Born in Beirut (1889 – 1973), to a prominent family of bankers, Marie Hadad completed her education in 1908 at the exclusive French school ‘L’Ecole des Dames de Nazareth’, where she studied the work of the French Masters in both literature and arts. She married in 1916 and the couple had three daughters.
In the early 1920s, Hadad began painting purely for pleasure having undertaken some art training in 1924/25 with the French artist Kober, who had an art school in Beirut. In 1930, she began exhibiting her art in Beirut and quickly gained recognition for her enduring and passionate portraits of bedouins and Lebanese highlanders. In fact, her chosen subject earned her the nickname of ‘The Bedouin’s Artist’.
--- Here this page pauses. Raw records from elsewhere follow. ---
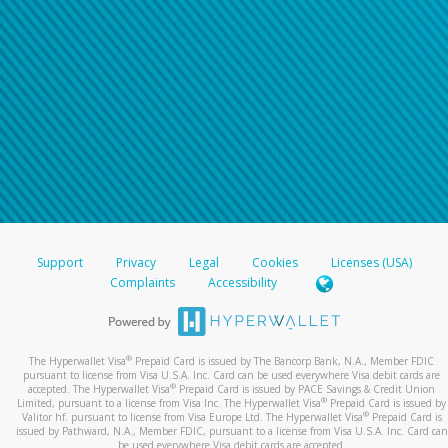
Support
Privacy
Legal
Cookies
Licenses (USA)
Complaints
Accessibility
®
The Hyperwallet Visa
Prepaid Card is issued by The Bancorp Bank, N.A., Member FDIC
pursuant to license from Visa U.S.A. Inc. Card can be used everywhere Visa debit cards are
®
accepted. The Hyperwallet Visa
Prepaid Card is issued by PACE Savings & Credit Union
®
Limited, pursuant to a license from Visa Inc. The Hyperwallet Visa
Prepaid Card is issued by
®
Valitor hf. pursuant to license from Visa Europe Ltd. The Hyperwallet Visa
Prepaid Card is
issued by Pathward, N.A., Member FDIC, pursuant to a license from Visa U.S.A. Inc. Card can
be used everywhere Visa debit cards are accepted.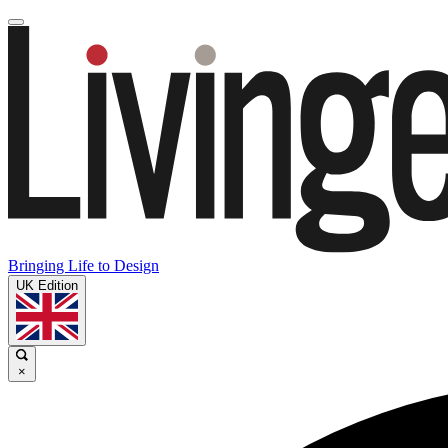
Bringing Life to Design
UK Edition
×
In 1933, her friend ‘Le Comte De Martel’, French Ambassador to Lebanon, invited Hadad to show her work in Paris, with the result that she became the first and only Lebanese artist to be admitted at ‘Le Salon d’Automne Du Grand Palais’ in Paris from 1933 until 1937. Her first solo exhibition was held at Georges Bernheim Gallery in 1933, where she continued to exhibit every year until 1940. She also exhibited in London and New York, and took part in the New York World’s Fair of 1939 and the Cleveland International Exhibition of 1941.